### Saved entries
"""

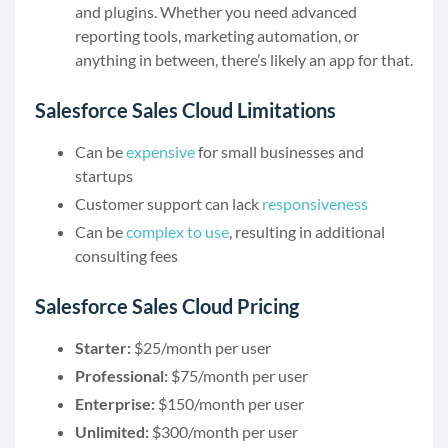
and plugins. Whether you need advanced
reporting tools, marketing automation, or
anything in between, there’s likely an app for that.
Salesforce Sales Cloud Limitations
Can be
expensive
for small businesses and
startups
Customer support can lack
responsiveness
Can be
complex to use
, resulting in additional
consulting fees
Salesforce Sales Cloud Pricing
Starter:
$25/month per user
Professional:
$75/month per user
Enterprise:
$150/month per user
Unlimited:
$300/month per user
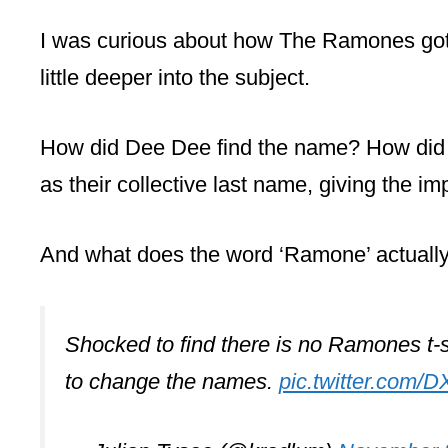
I was curious about how The Ramones got 
little deeper into the subject.
How did Dee Dee find the name? How did h
as their collective last name, giving the im
And what does the word ‘Ramone’ actual
Shocked to find there is no Ramones t-sh
to change the names.
pic.twitter.com/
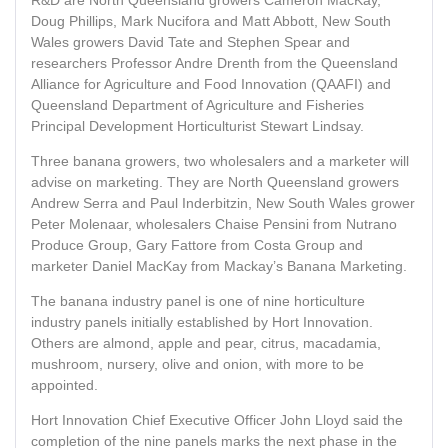
R&D are North Queensland growers Cameron MacKay,
Doug Phillips, Mark Nucifora and Matt Abbott, New South
Wales growers David Tate and Stephen Spear and
researchers Professor Andre Drenth from the Queensland
Alliance for Agriculture and Food Innovation (QAAFI) and
Queensland Department of Agriculture and Fisheries
Principal Development Horticulturist Stewart Lindsay.
Three banana growers, two wholesalers and a marketer will
advise on marketing. They are North Queensland growers
Andrew Serra and Paul Inderbitzin, New South Wales grower
Peter Molenaar, wholesalers Chaise Pensini from Nutrano
Produce Group, Gary Fattore from Costa Group and
marketer Daniel MacKay from Mackay’s Banana Marketing.
The banana industry panel is one of nine horticulture
industry panels initially established by Hort Innovation.
Others are almond, apple and pear, citrus, macadamia,
mushroom, nursery, olive and onion, with more to be
appointed.
Hort Innovation Chief Executive Officer John Lloyd said the
completion of the nine panels marks the next phase in the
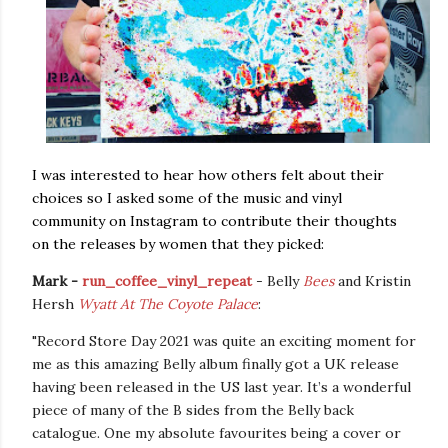
I was interested to hear how others felt about their
choices so I asked some of the music and vinyl
community on Instagram to contribute their thoughts
on the releases by women that they picked:
Mark -
run_coffee_vinyl_repeat
- Belly
Bees
and Kristin
Hersh
Wyatt At The Coyote Palace
:
"Record Store Day 2021 was quite an exciting moment for
me as this amazing Belly album finally got a UK release
having been released in the US last year. It’s a wonderful
piece of many of the
B sides from the Belly back
catalogue
. One my absolute favourites being a cover or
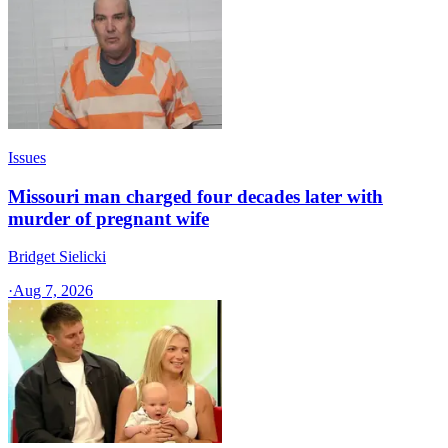
Issues
Missouri man charged four decades later with
murder of pregnant wife
Bridget Sielicki
·
Aug 7, 2026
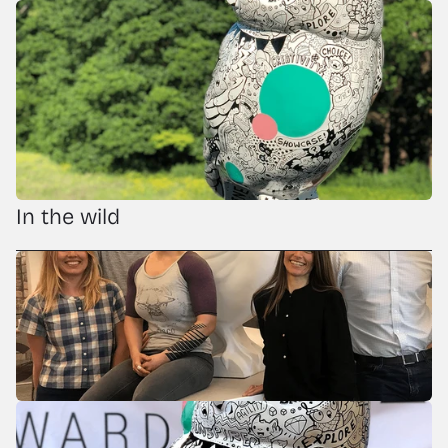
In the wild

"""

### Work order
In the entries above, find each line that includes the string "Ramones" and copy it.

### Problem solution
I was curious about how The Ramones got 
Shocked to find there is no Ramones t-sh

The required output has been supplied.